Exercise aim:
Would you output all the lines below precisely as they stand, leaving each picture out?

Saved entries:
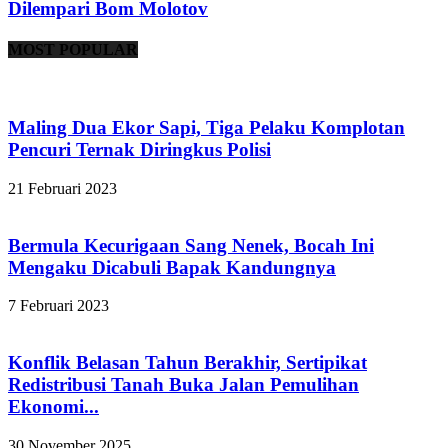
Dilempari Bom Molotov
MOST POPULAR
Maling Dua Ekor Sapi, Tiga Pelaku Komplotan
Pencuri Ternak Diringkus Polisi
21 Februari 2023
Bermula Kecurigaan Sang Nenek, Bocah Ini
Mengaku Dicabuli Bapak Kandungnya
7 Februari 2023
Konflik Belasan Tahun Berakhir, Sertipikat
Redistribusi Tanah Buka Jalan Pemulihan
Ekonomi...
30 November 2025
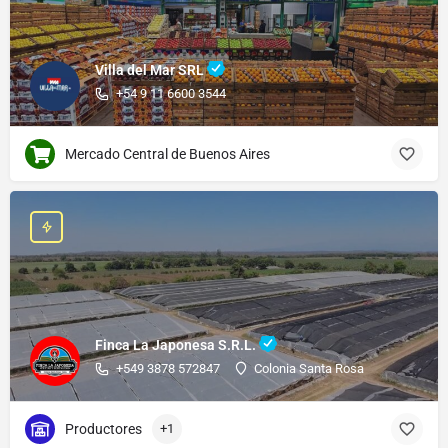
Villa del Mar SRL
+54 9 11 6600 3544
Mercado Central de Buenos Aires
Finca La Japonesa S.R.L.
+549 3878 572847
Colonia Santa Rosa
Productores
+1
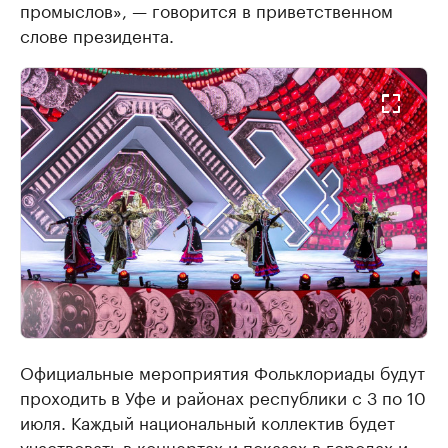
промыслов», — говорится в приветственном
слове президента.
Официальные мероприятия Фольклориады будут
проходить в Уфе и районах республики с 3 по 10
июля. Каждый национальный коллектив будет
участвовать в концертах и показах в городах и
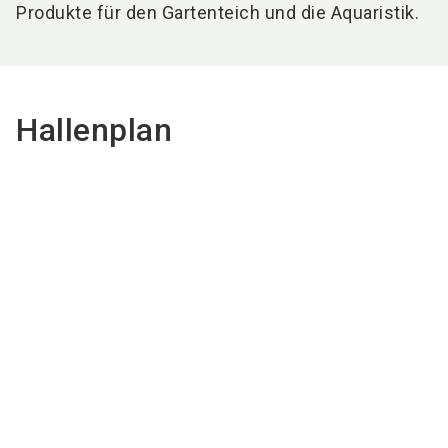
Produkte für den Gartenteich und die Aquaristik.
Hallenplan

Exercise response:
Dilempari Bom Molotov
MOST POPULAR
Maling Dua Ekor Sapi, Tiga Pelaku Komplotan
Pencuri Ternak Diringkus Polisi
21 Februari 2023
Bermula Kecurigaan Sang Nenek, Bocah Ini
Mengaku Dicabuli Bapak Kandungnya
7 Februari 2023
Konflik Belasan Tahun Berakhir, Sertipikat
Redistribusi Tanah Buka Jalan Pemulihan
Ekonomi...
30 November 2025
Villa del Mar SRL
+54 9 11 6600 3544
Mercado Central de Buenos Aires
Finca La Japonesa S.R.L.
+549 3878 572847
Colonia Santa Rosa
Productores
+1
промыслов», — говорится в приветственном
слове президента.
Официальные мероприятия Фольклориады будут
проходить в Уфе и районах республики с 3 по 10
июля. Каждый национальный коллектив будет
участвовать в концертах и показах в городах и
Produkte für den Gartenteich und die Aquaristik.
Hallenplan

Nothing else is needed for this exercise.